Branch is a Dornsife Student Ambassador, volunteering her time at admissions events, open houses, student orientation days, and private advice sessions to help prospective students find their way through the admissions process, and find out what it’s like to be at Dornsife. She calms the nerves of students concerned about pursuing their interest in epidemiology. “I make it clear that it is manageable. It’s possible, even with the five quarters [a shorter time frame than most schools].”

“I advise them to just manage their time. It can be challenging with the quarter system. For me, coming from a semester system, it’s very different. It’s a much faster pace than a semester. It was definitely a shock because there’s no time to procrastinate,” Branch adds with a broad smile. “Some prospective students are concerned, because they also want to get involved, but I tell them ‘understand what’s due and plan it out. It will be a little fast, but it’s not something that you can’t handle.' One of the reasons I chose Dornsife is because I can graduate earlier than all of the other MPH graduates in 2020,” she says.

Branch also wants to take advantage of DSPH’s broad opportunities to learn about many aspects of public health. For instance, she’s excited about starting her term as a Dornsife FIRE Fellow, at the school’s Center for Firefighter Injury Research & Safety Trends (FIRST), where she will be analyzing data collected from EMS and fire houses around the city.

“I really want to strengthen the data analysis skills I’m learning in my classes and learn more about the fire service and occupational health,” she says. The FIRST Center conducts fire service injury research, epidemiology, and evaluation.

She is also a Dornsife Public Health Fellow, working as a graduate research assistant with Sharrelle Barber, ScD, MPH, assistant research professor, department of Epidemiology and Biostatistics. “Breauna will be assisting me in advancing analysis and manuscripts examining residential segregation, race, and cardiometabolic risk factors in the Brazilian Longitudinal Study of Adult Health (ELSA-Brazil) and compiling multimedia content for the Urban Inequalities and Health Online course which will be offered in winter 2020,” Barber says.
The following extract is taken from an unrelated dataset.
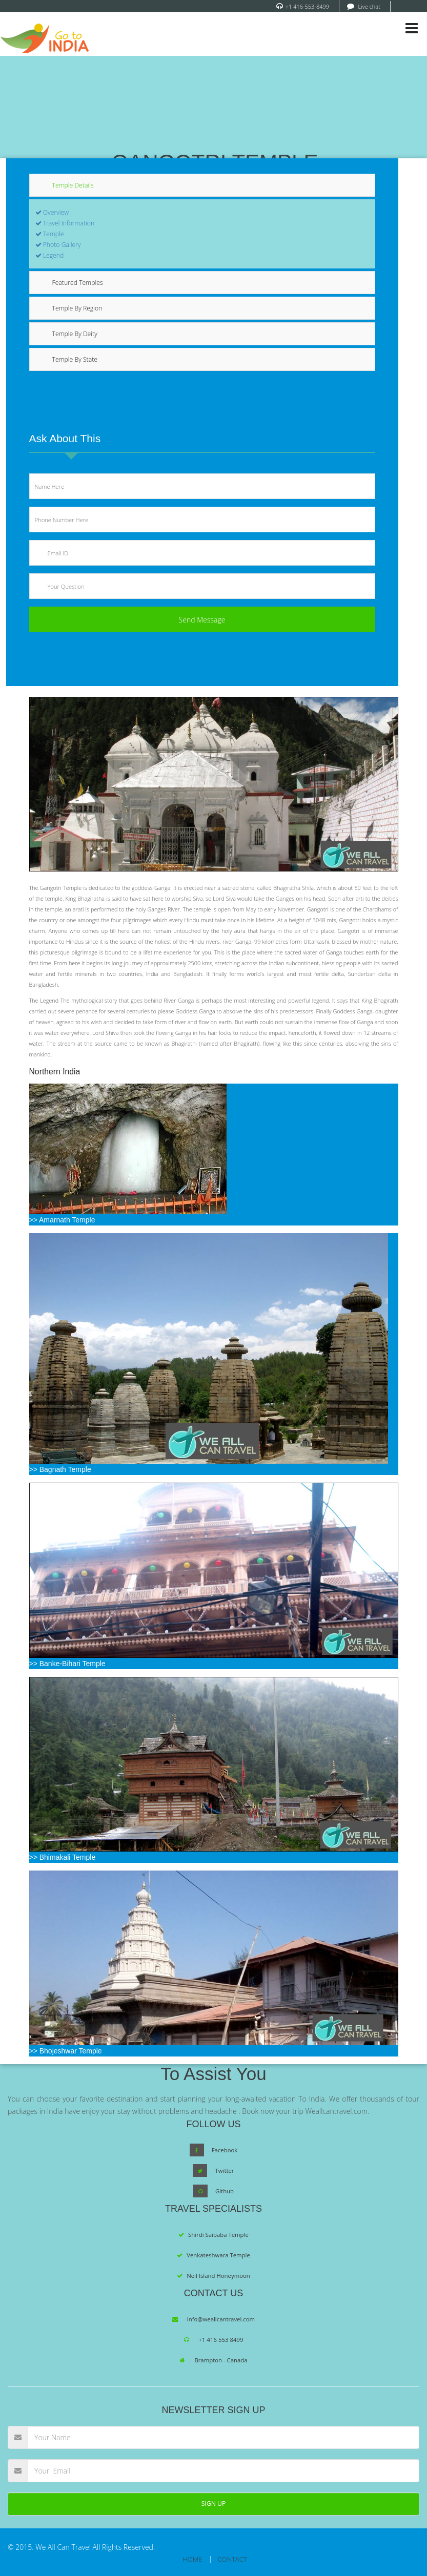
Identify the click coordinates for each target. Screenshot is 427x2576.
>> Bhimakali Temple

The one thing she does that’s not health focused is relax with one of her favorite pastimes — baking. “I really like to make lemon-glazed, blueberry muffins, cupcakes, and brownies,” Branch says. Her fellow students might be happy to know that she bakes by the dozen and “likes to share because [she] can’t eat 12 cupcakes.”

“If I am stressed, I will also go to the counseling center. I know mental health care has a stigma, but you don’t have to have a mental health condition to go to the counseling center, if you have a bad day, you can go. You have to make sure you are physically, as well as mentally healthy, because graduate school can stress you out.”

To her fellow students she says: “Don't ever be afraid to ask for help.”